* Task prompt
Among the entries that follow, find every line with the word "waters" and list it.

* The data
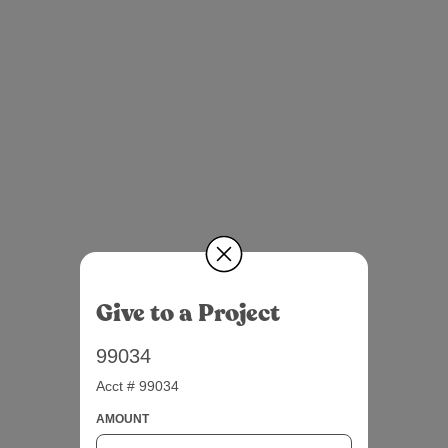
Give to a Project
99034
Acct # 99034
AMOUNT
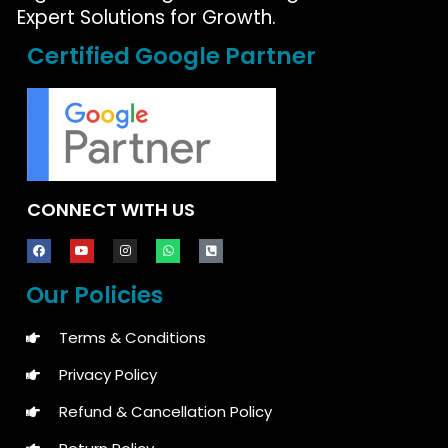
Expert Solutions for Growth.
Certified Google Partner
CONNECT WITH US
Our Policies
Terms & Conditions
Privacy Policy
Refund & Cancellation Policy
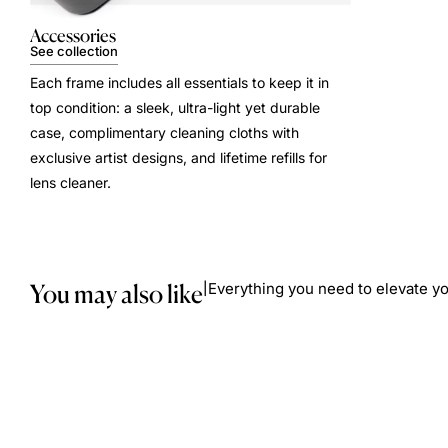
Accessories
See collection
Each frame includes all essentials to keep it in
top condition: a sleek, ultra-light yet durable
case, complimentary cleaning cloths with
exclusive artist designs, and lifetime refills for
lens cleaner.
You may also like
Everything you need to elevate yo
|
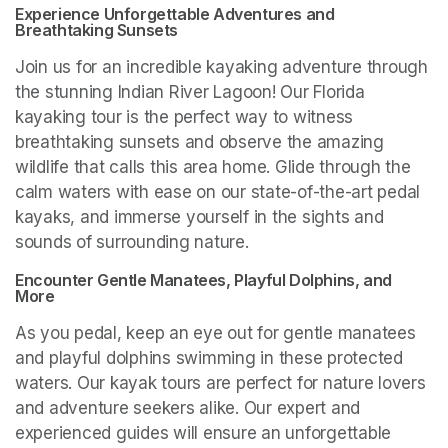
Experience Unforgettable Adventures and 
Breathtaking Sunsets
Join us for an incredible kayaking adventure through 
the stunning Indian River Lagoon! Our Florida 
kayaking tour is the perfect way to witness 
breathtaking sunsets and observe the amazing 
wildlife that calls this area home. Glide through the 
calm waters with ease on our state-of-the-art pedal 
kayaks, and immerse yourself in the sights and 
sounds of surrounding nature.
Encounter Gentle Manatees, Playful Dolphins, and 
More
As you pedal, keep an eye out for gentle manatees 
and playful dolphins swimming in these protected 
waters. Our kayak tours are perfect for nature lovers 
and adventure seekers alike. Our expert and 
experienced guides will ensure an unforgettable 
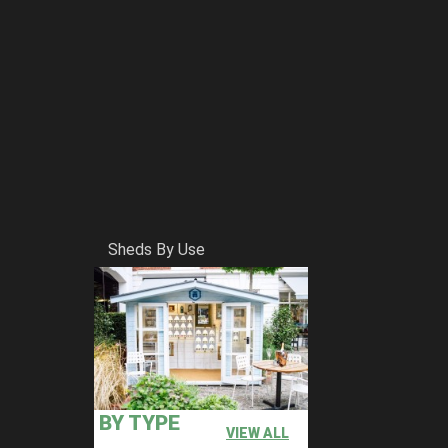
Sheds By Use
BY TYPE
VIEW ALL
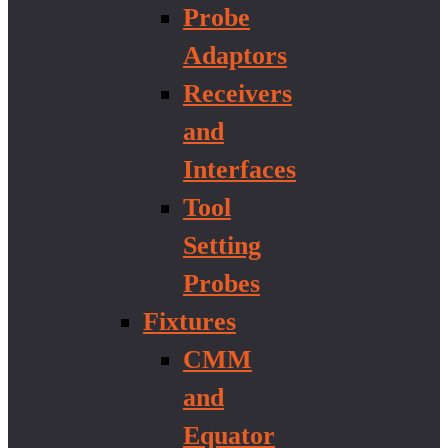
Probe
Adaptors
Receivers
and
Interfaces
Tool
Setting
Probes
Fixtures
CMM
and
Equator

* Problem solution
calm waters with ease on our state-of-the-art pedal 
waters. Our kayak tours are perfect for nature lovers 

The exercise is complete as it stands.